I find it funny when others look at this idea as if it’s foolish. ive been contemplating living out of a van and traveling at my own free will for about a year now. I graduated college and had no interest in job searching due to my commitment with this plan then found myself in a prediciment when i was offered an accounting position for my internship. I took it and threw my van traveling dreams away. After having worked my “big girl job” for 4 months, i terribly regretted my decision and put a months notice in. My summer and fall were completely gone. I had no time to enjoy them once so ever! I’ve always been a full time student with a part time job and i desperately needed a break! those 400 level accounting classes plus work and an intership.. phewww! i thought one fulltime job would be a sinch and i would finally have the chance to catch my breadth however i found myself working 60 hour weeks on average and 80 in the beginning. I figured if i threw my dream away this job sure as hell better count for something so i worked my toosh to the bone. Now i understand why people work and by all means i am not saying to work is at all a bad thing. i suppose the timing just wasnt right for me. Anyway they didnt want me to leave so agreed to stay until they found a replacement and refused to work more than 40 hours which took another 3 months. you can imagin how that went.

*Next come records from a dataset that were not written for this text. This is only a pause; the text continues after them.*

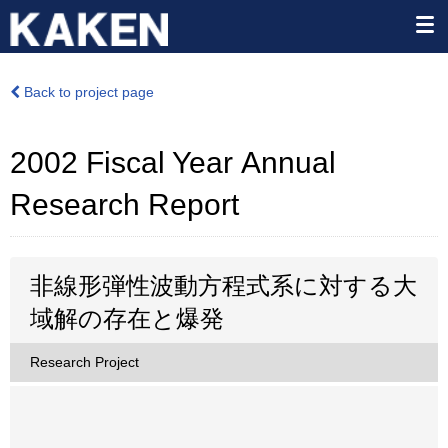
Back to project page
2002 Fiscal Year Annual
Research Report
非線形弾性波動方程式系に対する大
域解の存在と爆発
Research Project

Anyway, (sorry this is getting messy) so now im free! all i think about now is taking this time to pursue my dream and as i express my excitement for each day to have a new rising sun they think i have completely lost all sanity! i tell them exactly what you described in this blog and they simply cant grasp it. now i understand why it would seem rather difficult to grasp a recent accounting student switching her path as a rubbertramp but i feel we are the ones who are gaining the better value here. I believe we are moving towards a generation of not so much chance for survival but opportunity for adventure and creativity. We can step outside conformity and conservatism so much more easily than before. Why not explore and learn a few things? It took me a lot to finally do it. i imagine others cannot embrace the though due to fear

think back to childhood, would you rather have scribbled doodles in class or be encouraged to read what is necessary from your teachers. I dont believe it’s within our natural desire to be “conditioned”. I think we find answers more quickly when we have the desire to search and discover. not be told what and how to think, but use our own heads and figure it out for ourselves. I believe many who simply cannot grasp the road are either happy enjoying their lives of security or are too conditioned with their lives to understand. nothing is more damaging to the adventurous spirit than routine.

Alicia wrote a comment on January 2, 2013

im quickly going to note that im not saying i’d rather be in debt or think our teaching methods are destructive. I intend to bartend/serve/what have you along my travels to pay off my loans and i am thankful for the education ive earned. I was only concluding my beliefs that man has a naturaal passion for adventure and creativity and as we become older it lessons for many.

Alicia(side note) wrote a comment on January 2, 2013

im quickly going to note that im not saying i’d rather be in debt or think our teaching methods are destructive. I intend to bartend/serve/what have you along my travels to pay off my loans and i am thankful for the education ive earned. I was only concluding my beliefs that man has a naturaal passion for adventure and creativity and as we become older it lessons for many.